[Start of Attachment]
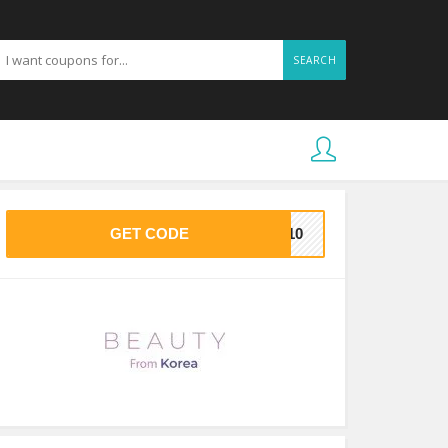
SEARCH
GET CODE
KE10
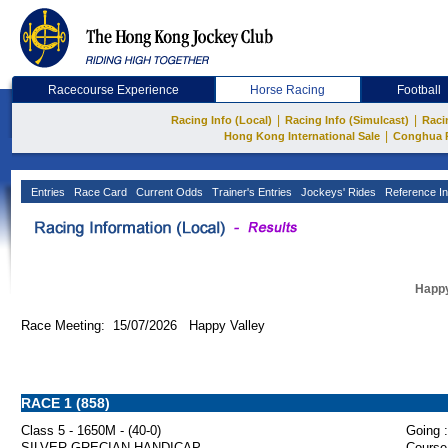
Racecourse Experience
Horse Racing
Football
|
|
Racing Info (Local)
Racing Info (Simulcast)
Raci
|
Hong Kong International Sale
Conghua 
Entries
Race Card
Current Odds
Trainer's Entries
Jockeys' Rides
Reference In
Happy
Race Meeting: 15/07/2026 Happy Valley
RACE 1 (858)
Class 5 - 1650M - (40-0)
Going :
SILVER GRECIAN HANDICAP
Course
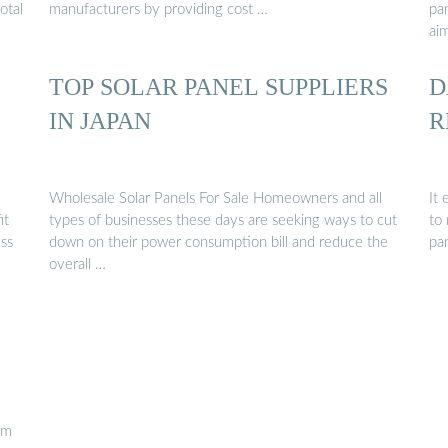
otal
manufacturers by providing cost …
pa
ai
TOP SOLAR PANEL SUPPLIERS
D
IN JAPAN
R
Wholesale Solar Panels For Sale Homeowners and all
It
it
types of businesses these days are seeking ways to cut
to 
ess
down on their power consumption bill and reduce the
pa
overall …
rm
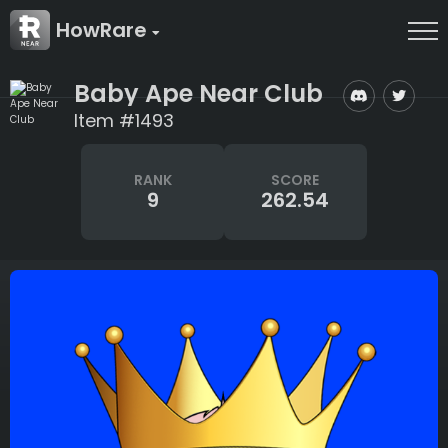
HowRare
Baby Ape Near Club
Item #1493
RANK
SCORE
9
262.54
[End of Attachment]
[Start of Attachment]
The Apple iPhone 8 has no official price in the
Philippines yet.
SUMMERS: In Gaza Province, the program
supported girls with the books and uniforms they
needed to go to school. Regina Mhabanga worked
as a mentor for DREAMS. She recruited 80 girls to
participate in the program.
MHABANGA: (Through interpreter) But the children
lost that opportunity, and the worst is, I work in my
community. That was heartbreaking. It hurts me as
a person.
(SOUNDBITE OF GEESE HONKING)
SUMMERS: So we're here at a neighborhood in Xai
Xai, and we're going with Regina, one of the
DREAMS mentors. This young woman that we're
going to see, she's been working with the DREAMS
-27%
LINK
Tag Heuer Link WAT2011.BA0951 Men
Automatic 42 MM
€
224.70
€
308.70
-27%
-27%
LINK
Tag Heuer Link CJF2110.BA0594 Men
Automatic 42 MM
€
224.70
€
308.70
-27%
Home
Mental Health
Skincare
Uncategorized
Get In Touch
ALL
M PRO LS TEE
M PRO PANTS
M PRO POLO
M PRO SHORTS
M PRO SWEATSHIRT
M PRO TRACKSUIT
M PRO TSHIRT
[End of Attachment]
* **WHAT THE TASK ASKS**
Within the data, how many lines hold the word "program"? State the number alone.

* **OUTPUT OF THE EXERCISE**
2